1915 Cracker Jack – Ty Cobb
Cracker Jacks are almost synonymous with baseball, given their position in the famous seventh-inning stretch song “Take Me Out to the Ballgame,” and they also dabbled in baseball cards. Cobb was a phenomenal hitter, defeating many pitchers throughout his 30-year career.
Almost a century after he stopped playing, his .366 batting average remains the highest career average in MLB history. A version of this card with a nine grade was sold for $432,000 in 2016.
1948 Leaf – Satchel Paige
After Jackie Robinson broke the MLB’s segregation practices in 1948, several other African Americans were allowed to play, even though they were on the older side. One such player was Satchel Paige, who was a rookie when he was 42 years old. He was one of the best pitchers of the day, and the few cards that were printed of him reflect his achievements.
None of these cards has ever graded above an eight, but an eight grade sold for over $400,000 at auction. It’s one of the most valuable cards from the 1948 Leaf collection.
1932 U.S. Caramel – Babe Ruth
This card is rarely found in very good condition due to its rarity and the fact that it was packaged with candy, which means many of them were ruined. Given that, you may not be surprised that a nine grade print sold for $432,000 in 2019.
This shot of Babe Ruth came from his famous game against the Chicago Cubs where he supposedly called his home run, after letting two strikes go by. He then hit a homer into the centerfield bleachers.
1909 T206 – Ty Cobb
A low graded version of this card sold for $408,000, making it one of the most valuable from this iconic T206 collection. It’s even rarer than the Wagner print from the same collection. There are less than 20 of these cards known to be in existence!
This particular card is interesting because it promotes Cobb’s tobacco business on the backside of it.
1956 Topps – Mickey Mantle
Many Mantle fans consider this particular print to be the most coveted of his printings, with a smiling Mickey after having achieved the Triple Crown, a legendary feat in baseball history. That year, he led the league with 52 home runs and a .353 batting average.
In 2016, one 10 grade print scored $382,400. It’s really no wonder given that it’s one of the most famous ballplayers in American history.
1948 Leaf – Stan Musial
This particular rookie card is one of the elusive Leaf cards, well-known and valued because of its vivid colors in an era of many black and white prints. One of these cards — a nine grade — went for $312,000 in 2018, making it a very rare and valuable card indeed.

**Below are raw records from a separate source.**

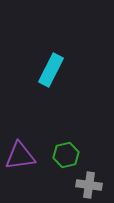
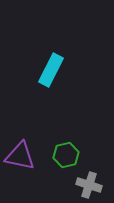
purple triangle: rotated 20 degrees clockwise
gray cross: rotated 10 degrees clockwise
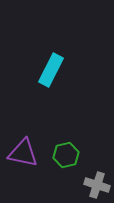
purple triangle: moved 3 px right, 3 px up
gray cross: moved 8 px right
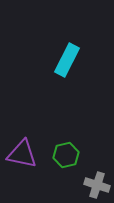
cyan rectangle: moved 16 px right, 10 px up
purple triangle: moved 1 px left, 1 px down
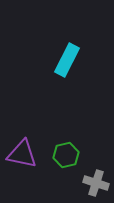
gray cross: moved 1 px left, 2 px up
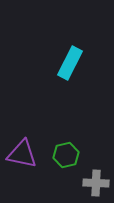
cyan rectangle: moved 3 px right, 3 px down
gray cross: rotated 15 degrees counterclockwise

Musial was a Hall of Famer, inducted in 1969, and he won seven championships, due in no small part to his excellent batting skills.
1933 Goudey – Lou Gehrig
Lou Gehrig is another American baseball player who almost everyone has heard of, and he’s enjoyed long-lasting fame even after his long career came to an end. In 1939, Lou had set the record for most consecutive games played with a total of 2,130. Only Cal Ripken, Jr. was able to unseat him.
A 10-grade card was sold for $274,950 in 2007, which is the only one of its kind to have reached that level of mint condition.
1990 Donruss – Bo Jackson
The next card on our list is of the legendary Bo Jackson, arguably one of the greatest athletes of all time. He was not only a professional baseball player, but an awesome football player as well — and is the only athlete in history to be named an All-Star in both the NFL and the MLB.
This particular card, a 1990 Donruss, is valued at a few hundred dollars when it’s in mint condition. Go check out your collection to see if you’ve got a potential new gaming system in your basement!
1986 Fleer – Jose Canseco
The final card on our list is Jose Canseco’s 1986 Fleer rookie card. While it’s not going to make you rich beyond your wildest dreams, you might be able to sell it for around $20 on eBay. There are several other printings from 1986, however, that’ll fetch a heftier price.
Jose Canseco was one of the hottest ballplayers in the 1980s, and everyone wanted his cards. In 1986, his rookie year, he was named the American League Rookie of the Year.